Friday 5 February 2016

Four Tops Back in Vogue

'Reaching out' was the most recent of the many ghastly afflictions visited on the English language, but it seems to have been overtaken by 'journey', used to describe an experience and 'experience', used to dress up a perfectly ordinary event or state of affairs.

These things creep up. If one isn't vigilant, they even creep into one's speech and writing. It must not happen. We must always be alert to the danger.

On a lighter note, here are the Four Tops, in their heyday, using 'reach out' in a perfectly acceptable manner - that is, via the medium of song:


To take my mind off the modern world and its abuse of language - not to mention tales of banal indignity like this one:



(What will those three children feel, when they are old enough to consider the manner of their father's death, I wonder) - I have been catching up on old copies of The London Review of Books. I learned from the one dated 21 January, 2016:

1. That the question most frequently asked by visitors, according to the guards in the Prado, is:

"Was Velasquez married?"

This cheers me up so much, as it is just the kind of idiotic, irrelevant thing that I would want to know.

2. O. Henry is reported, when nearing death, to have been lying so still that nobody could be sure if he was still alive. Some bright spark in the room then said, "I know - touch his feet. No-one ever died with warm feet", at which point O.Henry is reported to have slowly raised his head and replied, "Joan of Arc did." The storyteller claims that he then died immediately, but this is apparently untrue. It doesn't mean the incident didn't happen though.

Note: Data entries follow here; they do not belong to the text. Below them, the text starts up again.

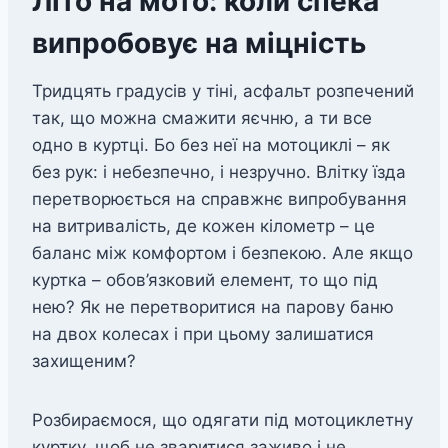
Літо на мото: коли спека
випробовує на міцність
Тридцять градусів у тіні, асфальт розпечений
так, що можна смажити яєчню, а ти все
одно в куртці. Бо без неї на мотоциклі – як
без рук: і небезпечно, і незручно. Влітку їзда
перетворюється на справжнє випробування
на витривалість, де кожен кілометр – це
баланс між комфортом і безпекою. Але якщо
куртка – обов’язковий елемент, то що під
нею? Як не перетворитися на парову баню
на двох колесах і при цьому залишатися
захищеним?
Розбираємося, що одягати під мотоциклетну
куртку, щоб не зваритися заживо і не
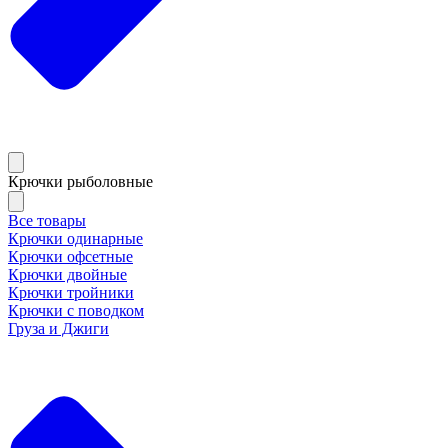
Крючки рыболовные
Все товары
Крючки одинарные
Крючки офсетные
Крючки двойные
Крючки тройники
Крючки с поводком
Груза и Джиги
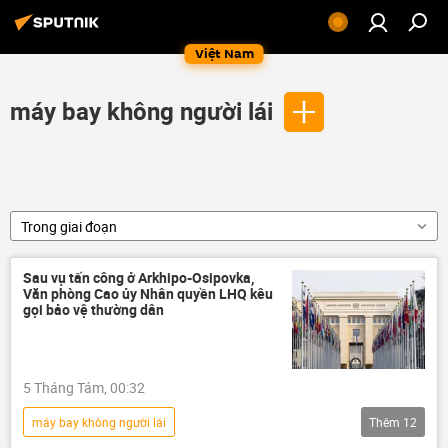
Việt Nam
máy bay không người lái
Trong giai đoạn
Sau vụ tấn công ở Arkhipo-Osipovka,
Văn phòng Cao ủy Nhân quyền LHQ kêu
gọi bảo vệ thường dân
5 Tháng Tám, 00:32
máy bay không người lái
Thêm
12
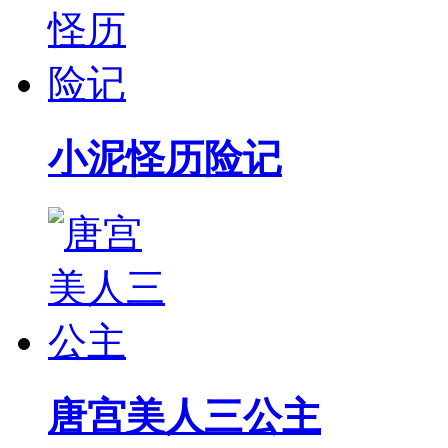
小泥怪历险记
唐宫美人三公主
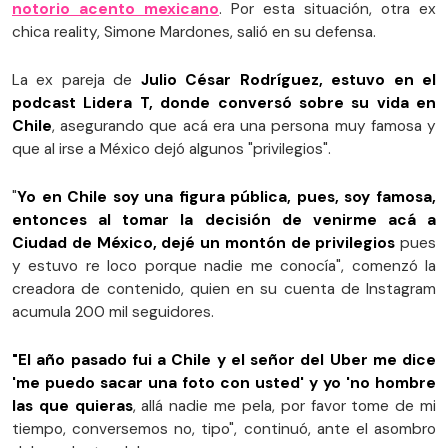
notorio acento mexicano
. Por esta situación, otra ex
chica reality, Simone Mardones, salió en su defensa.
La ex pareja de
Julio César Rodríguez, estuvo en el
podcast Lidera T, donde conversó sobre su vida en
Chile
, asegurando que acá era una persona muy famosa y
que al irse a México dejó algunos "privilegios".
"
Yo en Chile soy una figura pública, pues, soy famosa,
entonces al tomar la decisión de venirme acá a
Ciudad de México, dejé un montón de privilegios
pues
y estuvo re loco porque nadie me conocía", comenzó la
creadora de contenido, quien en su cuenta de Instagram
acumula 200 mil seguidores.
"El año pasado fui a Chile y el señor del Uber me dice
'me puedo sacar una foto con usted' y yo 'no hombre
las que quieras
, allá nadie me pela, por favor tome de mi
tiempo, conversemos no, tipo", continuó, ante el asombro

Meanwhile in a review of a book about crying in the LRB of 15 December 2015, Ferdinand Mount provides evidence for those still unconvinced that Freudian psychology is not entirely to be trusted:

"Phyllis Greenacre, an influential American Freudian, argued in the 1940s that weeping was a displacement of urination. In women, she said, it was a hangover from infantile penis envy: fits of female weeping were attempts to emulate the glories of male pissing. Breuer and Freud thought that tears could be a healthy channel for flushing out repressed memories."

I mean to say.

Or rather, someone should reach out to Phyllis. But it won't be me.